The little SX4 clearly has sporting intentions, despite the Crossover badge. While the four-cylinder engine provides adequate power for an enjoyable run through the gears, we found the shifter to be less then precise. Regardless, this little critter is fun to throw through the curves, with more of a rally, rather than a sports car feel. And although it’s not one for the drag strip, there’s enough juice to chirp the tires off the line and make that highway merge.
The weather teased us during the SX4’s stay in our driveway, with an afternoon of intermittent snow and sleet. Lacking any significant snow to play in, we found that the SX4 shines on the backroads, especially those of the gravel variety.
As much fun as it is to drive with gusto, the SX4 responds well to light-footed driving.
Two tried and and true techniques were used to surpass the official gas mileage estimates. We shifted carefully and quickly through the gears, while limiting revs for fuel efficiency. Just as importantly, a watchful eye was kept on the instant fuel consumption display (atop the dashboard) to get a better feel for the engine, with the goal of keeping the lightest possible pressure on the accelerator pedal, at all times. (The further you can drive with your foot completely off the pedal, the greater your fuel efficiency.)

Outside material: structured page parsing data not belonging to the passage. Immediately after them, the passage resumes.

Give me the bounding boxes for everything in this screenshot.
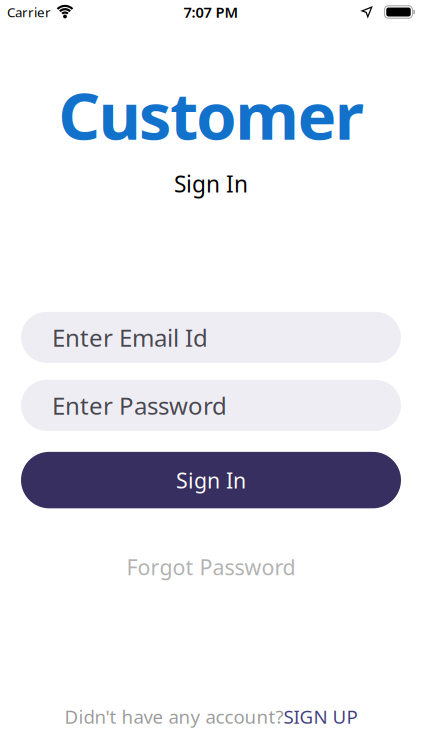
staticText: Forgot Password [126,553,296,581]
staticText: Customer [58,71,364,158]
button[interactable]: SIGN UP [284,704,358,729]
staticText: Sign In [174,169,248,199]
staticText: Enter Password [52,389,227,421]
button[interactable]: Sign In [21,452,401,508]
button[interactable]: Enter Password [21,380,401,431]
staticText: Enter Email Id [52,321,208,353]
staticText: 7:07 PM [184,2,238,22]
button[interactable]: Enter Email Id [21,312,401,363]
staticText: Carrier [7,3,51,21]
staticText: Didn't have any account? [64,704,284,729]
button[interactable]: Forgot Password [126,553,296,581]
staticText: SIGN UP [284,704,358,729]
staticText: Sign In [176,466,246,494]
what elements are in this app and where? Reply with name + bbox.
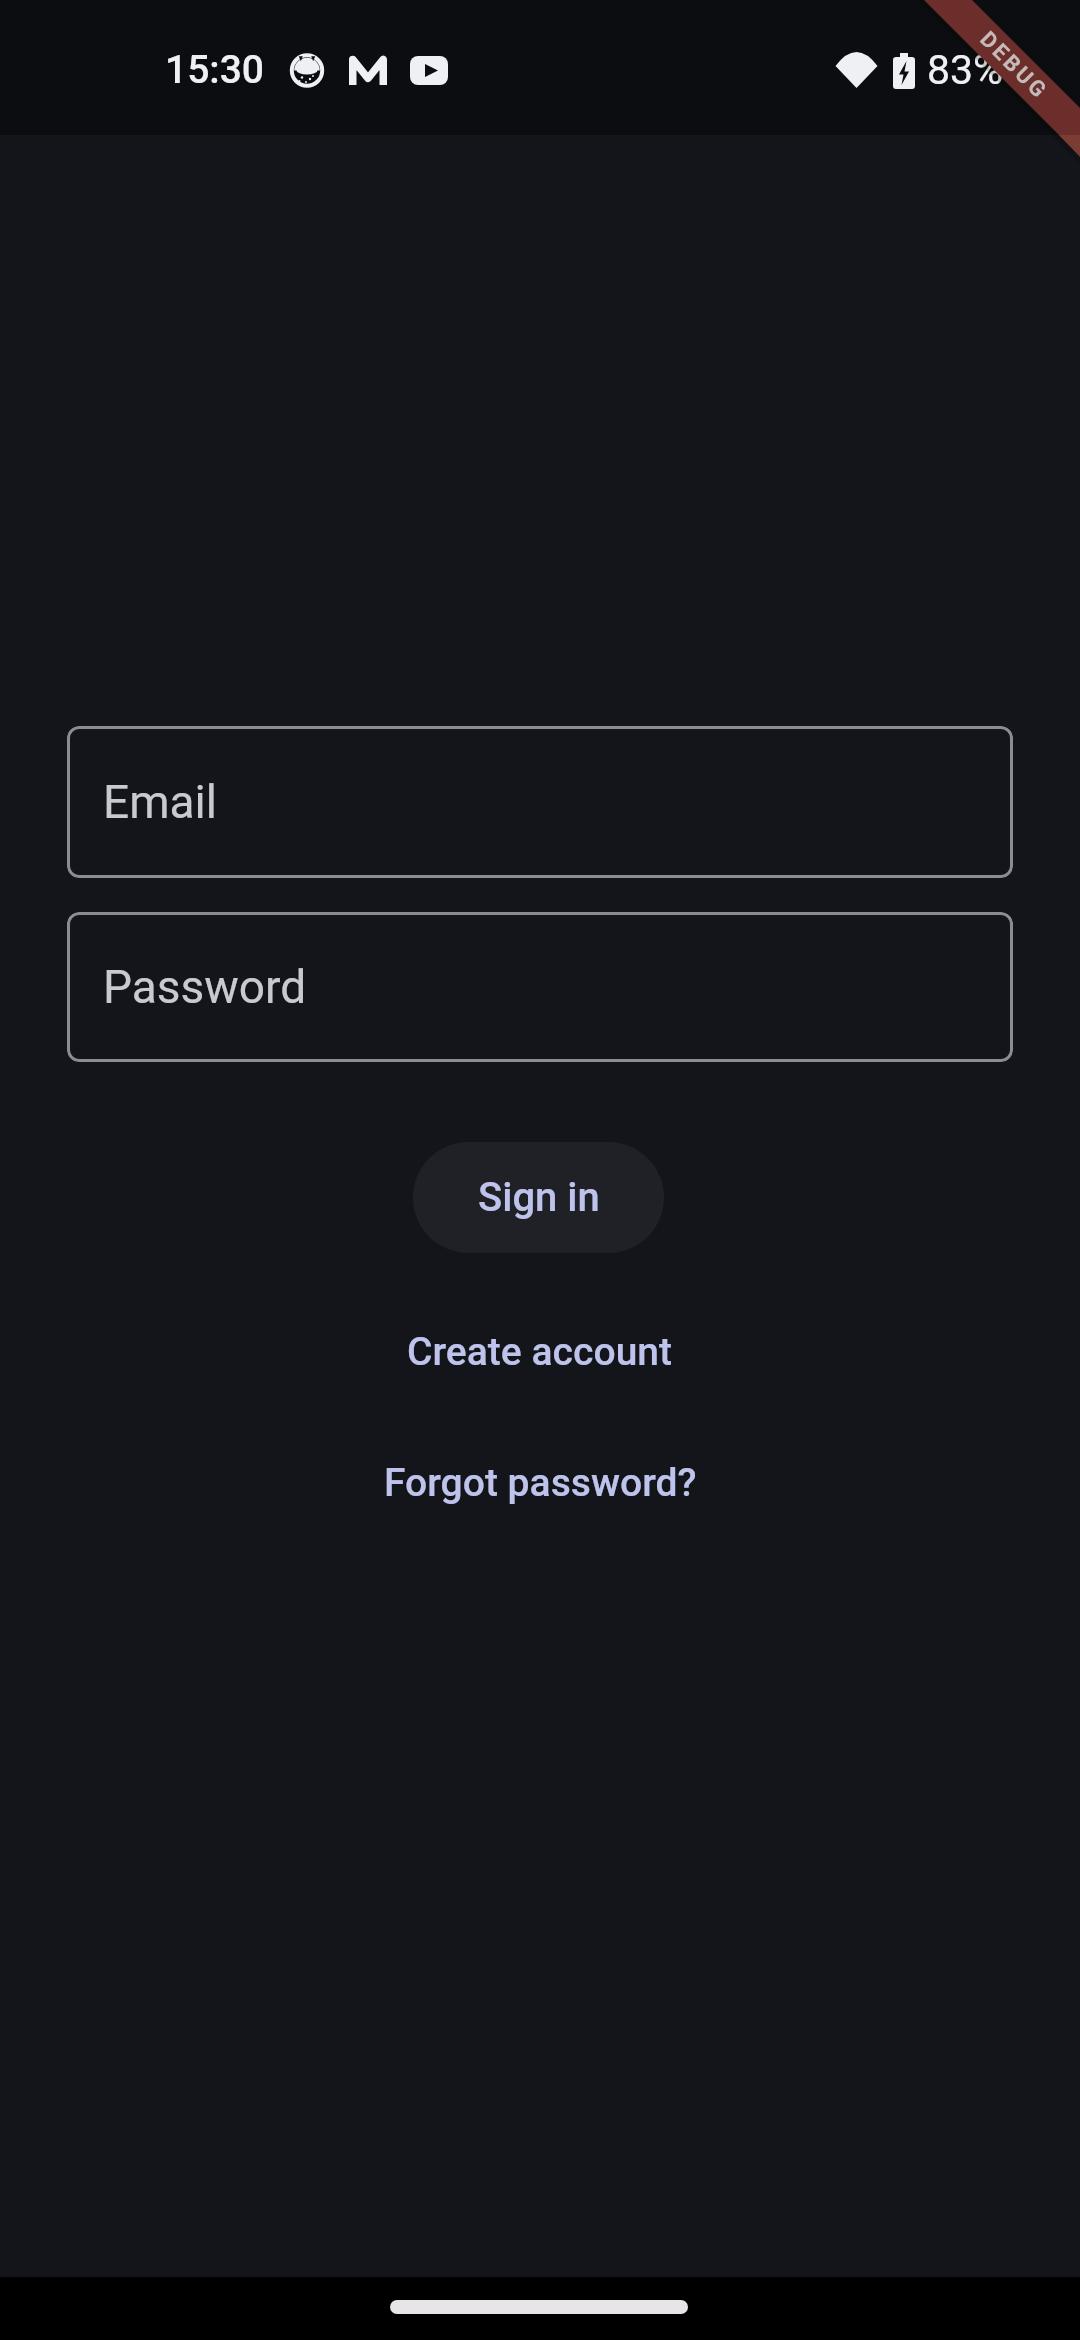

The SX4’s cabin is well designed and appointed. The rear sixty/forty fold down and roll forward seats provide ample cargo capacity.
Our test unit was equipped with the Technology option package, which includes air conditioning and a leather wrapped steering wheel with integrated cruise and audio controls. All SX4 Crossovers come with a removable Suzuki-branded Garmin navigation unit. The Technology package adds real-time traffic, MSN Direct, and Bluetooth.
The one downside to the SX4? Standard digital music integration is lacking, as it oddly relies on memory cards or USB downloads to the Garmin navigation unit … unless you spring for an optional input jack or iPod integration kit. This is a situation that’s easily remedied.
All-in-all, we found the Suzuki SX4 Crossover to be a solid choice for folks on a budget with the need for a small AWD vehicle that delivers good fuel economy and a sporting character.
Assembly/Parts Content: The Suzuki SX is assembled in Kosai, Japan. Both the engine and transmission are of Japanese origin. 0% of the parts are produced in North America.